**Exercise details**
All of the data that follows should be output again without any alteration.

**Information supplied**
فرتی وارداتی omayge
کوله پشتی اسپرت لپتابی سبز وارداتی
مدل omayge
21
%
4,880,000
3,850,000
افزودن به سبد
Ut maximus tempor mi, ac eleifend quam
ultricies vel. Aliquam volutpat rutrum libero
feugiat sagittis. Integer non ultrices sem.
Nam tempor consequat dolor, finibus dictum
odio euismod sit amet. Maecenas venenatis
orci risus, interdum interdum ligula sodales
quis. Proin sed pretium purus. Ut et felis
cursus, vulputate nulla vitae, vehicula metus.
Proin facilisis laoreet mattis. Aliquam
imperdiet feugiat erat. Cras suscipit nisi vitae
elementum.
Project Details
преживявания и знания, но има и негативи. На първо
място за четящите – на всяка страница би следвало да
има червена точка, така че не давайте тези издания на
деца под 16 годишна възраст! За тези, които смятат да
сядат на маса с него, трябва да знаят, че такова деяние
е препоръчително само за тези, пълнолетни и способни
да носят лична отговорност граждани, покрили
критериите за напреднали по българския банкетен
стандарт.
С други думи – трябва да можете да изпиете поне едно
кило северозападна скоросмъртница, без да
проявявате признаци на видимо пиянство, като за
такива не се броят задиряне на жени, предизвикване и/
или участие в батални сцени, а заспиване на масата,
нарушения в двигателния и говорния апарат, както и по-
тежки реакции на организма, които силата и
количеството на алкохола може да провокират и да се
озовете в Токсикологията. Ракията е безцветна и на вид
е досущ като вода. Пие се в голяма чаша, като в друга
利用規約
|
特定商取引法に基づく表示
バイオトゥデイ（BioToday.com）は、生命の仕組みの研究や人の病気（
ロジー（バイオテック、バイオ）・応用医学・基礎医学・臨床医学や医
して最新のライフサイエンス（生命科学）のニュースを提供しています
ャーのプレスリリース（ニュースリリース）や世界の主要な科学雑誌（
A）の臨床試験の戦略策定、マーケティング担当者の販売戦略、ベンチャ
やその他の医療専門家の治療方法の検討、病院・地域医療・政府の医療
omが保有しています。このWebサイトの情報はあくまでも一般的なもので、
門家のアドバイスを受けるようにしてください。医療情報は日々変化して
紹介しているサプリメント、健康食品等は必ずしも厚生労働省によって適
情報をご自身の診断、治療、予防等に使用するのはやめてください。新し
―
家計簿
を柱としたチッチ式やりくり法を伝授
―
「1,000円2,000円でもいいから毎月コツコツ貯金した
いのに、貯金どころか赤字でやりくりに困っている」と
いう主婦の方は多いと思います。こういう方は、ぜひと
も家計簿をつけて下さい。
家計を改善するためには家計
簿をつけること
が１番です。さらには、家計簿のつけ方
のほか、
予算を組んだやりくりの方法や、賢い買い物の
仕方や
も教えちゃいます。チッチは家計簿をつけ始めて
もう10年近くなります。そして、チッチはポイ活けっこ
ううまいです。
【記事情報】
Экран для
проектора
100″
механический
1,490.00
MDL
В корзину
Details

**Exercise solution**
فرتی وارداتی omayge
کوله پشتی اسپرت لپتابی سبز وارداتی
مدل omayge
21
%
4,880,000
3,850,000
افزودن به سبد
Ut maximus tempor mi, ac eleifend quam
ultricies vel. Aliquam volutpat rutrum libero
feugiat sagittis. Integer non ultrices sem.
Nam tempor consequat dolor, finibus dictum
odio euismod sit amet. Maecenas venenatis
orci risus, interdum interdum ligula sodales
quis. Proin sed pretium purus. Ut et felis
cursus, vulputate nulla vitae, vehicula metus.
Proin facilisis laoreet mattis. Aliquam
imperdiet feugiat erat. Cras suscipit nisi vitae
elementum.
Project Details
преживявания и знания, но има и негативи. На първо
място за четящите – на всяка страница би следвало да
има червена точка, така че не давайте тези издания на
деца под 16 годишна възраст! За тези, които смятат да
сядат на маса с него, трябва да знаят, че такова деяние
е препоръчително само за тези, пълнолетни и способни
да носят лична отговорност граждани, покрили
критериите за напреднали по българския банкетен
стандарт.
С други думи – трябва да можете да изпиете поне едно
кило северозападна скоросмъртница, без да
проявявате признаци на видимо пиянство, като за
такива не се броят задиряне на жени, предизвикване и/
или участие в батални сцени, а заспиване на масата,
нарушения в двигателния и говорния апарат, както и по-
тежки реакции на организма, които силата и
количеството на алкохола може да провокират и да се
озовете в Токсикологията. Ракията е безцветна и на вид
е досущ като вода. Пие се в голяма чаша, като в друга
利用規約
|
特定商取引法に基づく表示
バイオトゥデイ（BioToday.com）は、生命の仕組みの研究や人の病気（
ロジー（バイオテック、バイオ）・応用医学・基礎医学・臨床医学や医
して最新のライフサイエンス（生命科学）のニュースを提供しています
ャーのプレスリリース（ニュースリリース）や世界の主要な科学雑誌（
A）の臨床試験の戦略策定、マーケティング担当者の販売戦略、ベンチャ
やその他の医療専門家の治療方法の検討、病院・地域医療・政府の医療
omが保有しています。このWebサイトの情報はあくまでも一般的なもので、
門家のアドバイスを受けるようにしてください。医療情報は日々変化して
紹介しているサプリメント、健康食品等は必ずしも厚生労働省によって適
情報をご自身の診断、治療、予防等に使用するのはやめてください。新し
―
家計簿
を柱としたチッチ式やりくり法を伝授
―
「1,000円2,000円でもいいから毎月コツコツ貯金した
いのに、貯金どころか赤字でやりくりに困っている」と
いう主婦の方は多いと思います。こういう方は、ぜひと
も家計簿をつけて下さい。
家計を改善するためには家計
簿をつけること
が１番です。さらには、家計簿のつけ方
のほか、
予算を組んだやりくりの方法や、賢い買い物の
仕方や
も教えちゃいます。チッチは家計簿をつけ始めて
もう10年近くなります。そして、チッチはポイ活けっこ
ううまいです。
【記事情報】
Экран для
проектора
100″
механический
1,490.00
MDL
В корзину
Details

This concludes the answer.